(INFORMATION SUPPLIED begins)
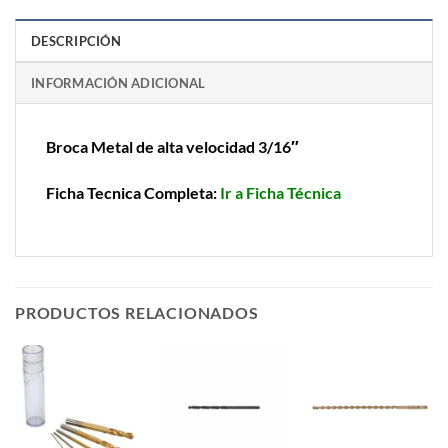
DESCRIPCIÓN
INFORMACIÓN ADICIONAL
Broca Metal de alta velocidad 3/16″
Ficha Tecnica Completa:
Ir a Ficha Técnica
PRODUCTOS RELACIONADOS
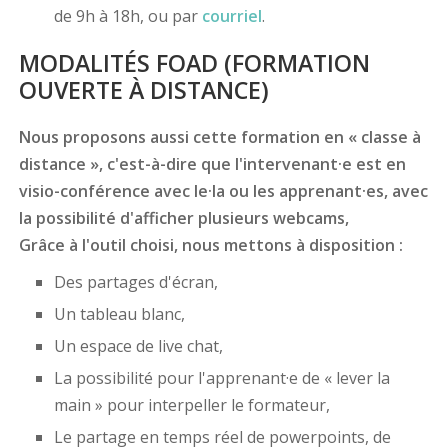
de 9h à 18h, ou par
courriel
.
MODALITÉS FOAD (FORMATION
OUVERTE À DISTANCE)
Nous proposons aussi cette formation en « classe à
distance », c'est-à-dire que l'intervenant·e est en
visio-conférence avec le·la ou les apprenant·es, avec
la possibilité d'afficher plusieurs webcams,
Grâce à l'outil choisi, nous mettons à disposition :
Des partages d'écran,
Un tableau blanc,
Un espace de live chat,
La possibilité pour l'apprenant·e de « lever la
main » pour interpeller le formateur,
Le partage en temps réel de powerpoints, de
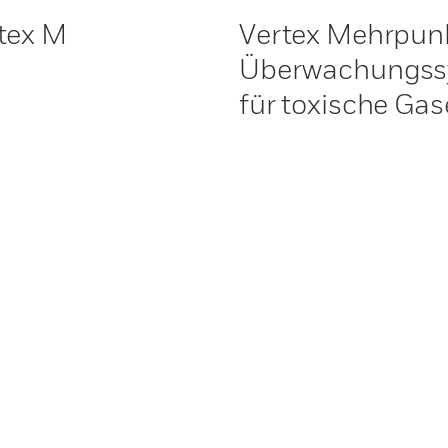
tex M
Vertex Mehrpun
Überwachungs
für toxische Gas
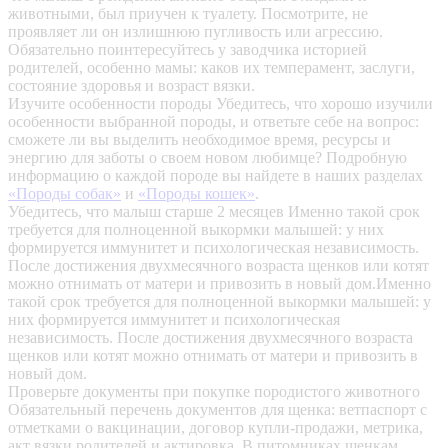
животными, был приучен к туалету. Посмотрите, не
проявляет ли он излишнюю пугливость или агрессию.
Обязательно поинтересуйтесь у заводчика историей
родителей, особенно мамы: каков их темперамент, заслуги,
состояние здоровья и возраст вязки.
Изучите особенности породы
Убедитесь, что хорошо изучили
особенности выбранной породы, и ответьте себе на вопрос:
сможете ли вы выделить необходимое время, ресурсы и
энергию для заботы о своем новом любимце? Подробную
информацию о каждой породе вы найдете в наших разделах
«Породы собак»
и
«Породы кошек»
.
Убедитесь, что малыш старше 2 месяцев
Именно такой срок
требуется для полноценной выкормки малышей: у них
формируется иммунитет и психологическая независимость.
После достижения двухмесячного возраста щенков или котят
можно отнимать от матери и привозить в новый дом.Именно
такой срок требуется для полноценной выкормки малышей: у
них формируется иммунитет и психологическая
независимость. После достижения двухмесячного возраста
щенков или котят можно отнимать от матери и привозить в
новый дом.
Проверьте документы при покупке породистого животного
Обязательный перечень документов для щенка: ветпаспорт с
отметками о вакцинации, договор купли-продажи, метрика,
акт вязки родителей и актировка. В питомниках щенкам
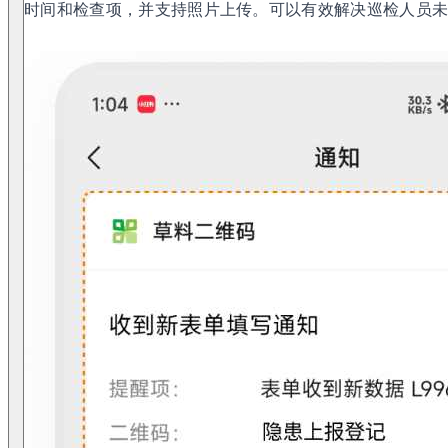
时间和检查项，并支持照片上传。可以有效解决巡检人员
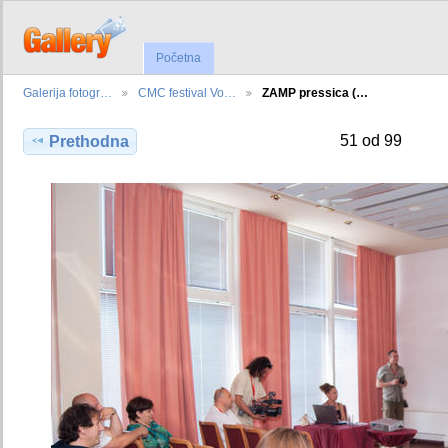
Početna
Galerija fotogr…
CMC festival Vo…
ZAMP pressica (…
51 od 99
Prethodna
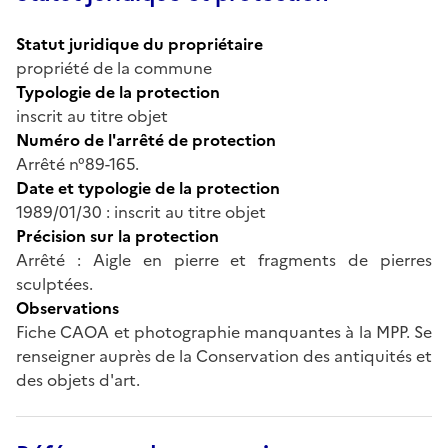
Statut juridique du propriétaire
propriété de la commune
Typologie de la protection
inscrit au titre objet
Numéro de l'arrêté de protection
Arrêté n°89-165.
Date et typologie de la protection
1989/01/30 : inscrit au titre objet
Précision sur la protection
Arrêté : Aigle en pierre et fragments de pierres
sculptées.
Observations
Fiche CAOA et photographie manquantes à la MPP. Se
renseigner auprès de la Conservation des antiquités et
des objets d'art.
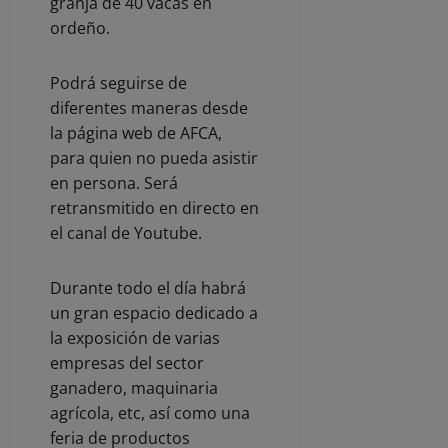
granja de 40 vacas en
ordeño.
Podrá seguirse de
diferentes maneras desde
la página web de AFCA,
para quien no pueda asistir
en persona. Será
retransmitido en directo en
el canal de Youtube.
Durante todo el día habrá
un gran espacio dedicado a
la exposición de varias
empresas del sector
ganadero, maquinaria
agrícola, etc, así como una
feria de productos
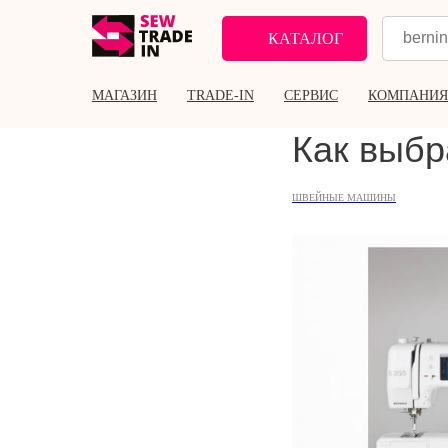
КАТАЛОГ
МАГАЗИН
TRADE-IN
СЕРВИС
КОМПАНИЯ
Как выб
ШВЕЙНЫЕ МАШИНЫ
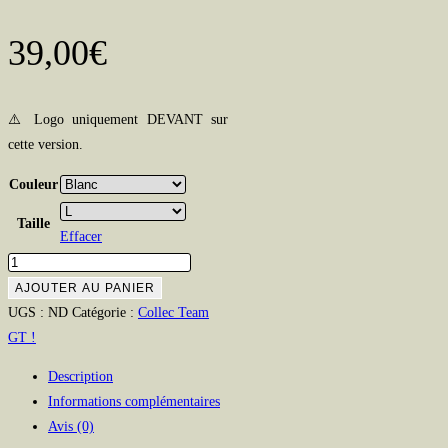
39,00
€
⚠️ Logo uniquement DEVANT sur
cette version.
Couleur
Taille
Effacer
quantité
de
AJOUTER AU PANIER
T-
UGS :
ND
Catégorie :
Collec Team
Shirt
GT !
manches
Description
longues
Informations complémentaires
TEAM
Avis (0)
GT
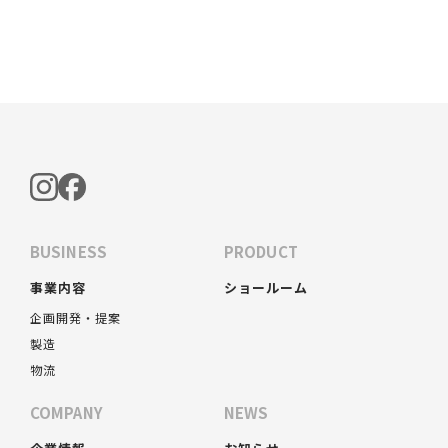
BUSINESS
PRODUCT
事業内容
ショールーム
企画開発・提案
製造
物流
COMPANY
NEWS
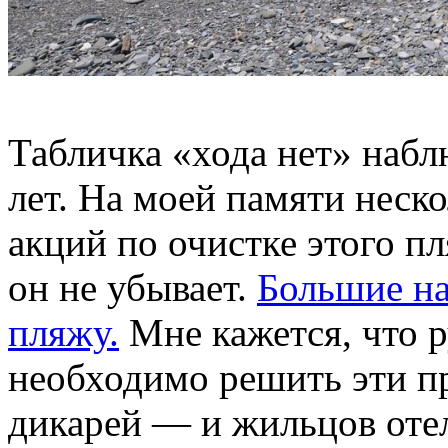
Табличка «хода нет» набл
лет. На моей памяти неск
акций по очистке этого п
он не убывает.
Большие на
пляжу.
Мне кажется, что р
необходимо решить эти про
дикарей — и жильцов отел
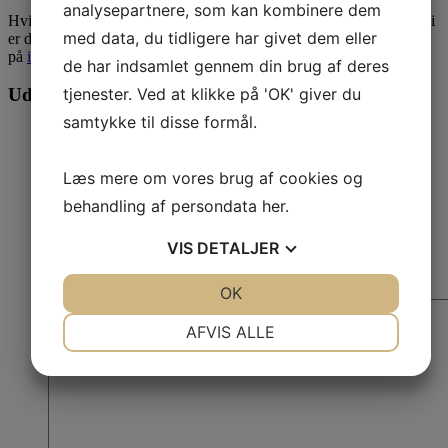
analysepartnere, som kan kombinere dem
Hvis du er interesseret i et tilbud på udarbejdelse af en SEO Strategi
med data, du tidligere har givet dem eller
er du meget velkiommen til at udfylde formularen nedenfor, skrive
på
info@waimea.dk
eller ringe på:
78 76 10 30
.
de har indsamlet gennem din brug af deres
tjenester. Ved at klikke på 'OK' giver du
Udfyld formularen og få et uforpligtende tilbud
samtykke til disse formål.
Navn
*
Firmanavn
Læs mere om vores brug af cookies og
behandling af persondata
her
.
Email
*
VIS
DETALJER
Telefon
Besked
JA
NEJ
OK
JA
NEJ
NØDVENDIGE
PRÆFERENCER
AFVIS ALLE
JA
NEJ
JA
NEJ
MARKETING
STATISTIK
(INFORMATION SUPPLIED ends)
When copying the listing, print each line exactly but leave out every picture.

*ANSWER BELOW*:
DESCRIPCIÓN
INFORMACIÓN ADICIONAL
Broca Metal de alta velocidad 3/16″
Ficha Tecnica Completa:
Ir a Ficha Técnica
PRODUCTOS RELACIONADOS
de 9h à 18h, ou par
courriel
.
MODALITÉS FOAD (FORMATION
OUVERTE À DISTANCE)
Nous proposons aussi cette formation en « classe à
distance », c'est-à-dire que l'intervenant·e est en
visio-conférence avec le·la ou les apprenant·es, avec
la possibilité d'afficher plusieurs webcams,
Grâce à l'outil choisi, nous mettons à disposition :
Des partages d'écran,
Un tableau blanc,
Un espace de live chat,
La possibilité pour l'apprenant·e de « lever la
main » pour interpeller le formateur,
Le partage en temps réel de powerpoints, de
tex M
Vertex Mehrpun
Überwachungs
für toxische Gas
животными, был приучен к туалету. Посмотрите, не
проявляет ли он излишнюю пугливость или агрессию.
Обязательно поинтересуйтесь у заводчика историей
родителей, особенно мамы: каков их темперамент, заслуги,
состояние здоровья и возраст вязки.
Изучите особенности породы
Убедитесь, что хорошо изучили
особенности выбранной породы, и ответьте себе на вопрос:
сможете ли вы выделить необходимое время, ресурсы и
энергию для заботы о своем новом любимце? Подробную
информацию о каждой породе вы найдете в наших разделах
«Породы собак»
и
«Породы кошек»
.
Убедитесь, что малыш старше 2 месяцев
Именно такой срок
требуется для полноценной выкормки малышей: у них
формируется иммунитет и психологическая независимость.
После достижения двухмесячного возраста щенков или котят
можно отнимать от матери и привозить в новый дом.Именно
такой срок требуется для полноценной выкормки малышей: у
них формируется иммунитет и психологическая
независимость. После достижения двухмесячного возраста
щенков или котят можно отнимать от матери и привозить в
новый дом.
Проверьте документы при покупке породистого животного
Обязательный перечень документов для щенка: ветпаспорт с
отметками о вакцинации, договор купли-продажи, метрика,
акт вязки родителей и актировка. В питомниках щенкам
时间和检查项，并支持照片上传。可以有效解决巡检人员
Početna
Galerija fotogr…
CMC festival Vo…
ZAMP pressica (…
51 od 99
Prethodna
Statut juridique du propriétaire
propriété de la commune
Typologie de la protection
inscrit au titre objet
Numéro de l'arrêté de protection
Arrêté n°89-165.
Date et typologie de la protection
1989/01/30 : inscrit au titre objet
Précision sur la protection
Arrêté : Aigle en pierre et fragments de pierres
sculptées.
Observations
Fiche CAOA et photographie manquantes à la MPP. Se
renseigner auprès de la Conservation des antiquités et
des objets d'art.
granja de 40 vacas en
ordeño.
Podrá seguirse de
diferentes maneras desde
la página web de AFCA,
para quien no pueda asistir
en persona. Será
retransmitido en directo en
el canal de Youtube.
Durante todo el día habrá
un gran espacio dedicado a
la exposición de varias
empresas del sector
ganadero, maquinaria
agrícola, etc, así como una
feria de productos
КАТАЛОГ
МАГАЗИН
TRADE-IN
СЕРВИС
КОМПАНИЯ
Как выб
ШВЕЙНЫЕ МАШИНЫ
39,00
€
⚠️ Logo uniquement DEVANT sur
cette version.
Couleur
Taille
Effacer
quantité
de
AJOUTER AU PANIER
T-
UGS :
ND
Catégorie :
Collec Team
Shirt
GT !
manches
Description
longues
Informations complémentaires
TEAM
Avis (0)
GT
BUSINESS
PRODUCT
事業内容
ショールーム
企画開発・提案
製造
物流
COMPANY
NEWS
Табличка «хода нет» набл
лет. На моей памяти неск
акций по очистке этого п
он не убывает.
Большие на
пляжу.
Мне кажется, что р
необходимо решить эти про
дикарей — и жильцов отел
analysepartnere, som kan kombinere dem
Hvis du er interesseret i et tilbud på udarbejdelse af en SEO Strategi
med data, du tidligere har givet dem eller
er du meget velkiommen til at udfylde formularen nedenfor, skrive
på
info@waimea.dk
eller ringe på:
78 76 10 30
.
de har indsamlet gennem din brug af deres
tjenester. Ved at klikke på 'OK' giver du
Udfyld formularen og få et uforpligtende tilbud
samtykke til disse formål.
Navn
*
Firmanavn
Læs mere om vores brug af cookies og
behandling af persondata
her
.
Email
*
VIS
DETALJER
Telefon
Besked
JA
NEJ
OK
JA
NEJ
NØDVENDIGE
PRÆFERENCER
AFVIS ALLE
JA
NEJ
JA
NEJ
MARKETING
STATISTIK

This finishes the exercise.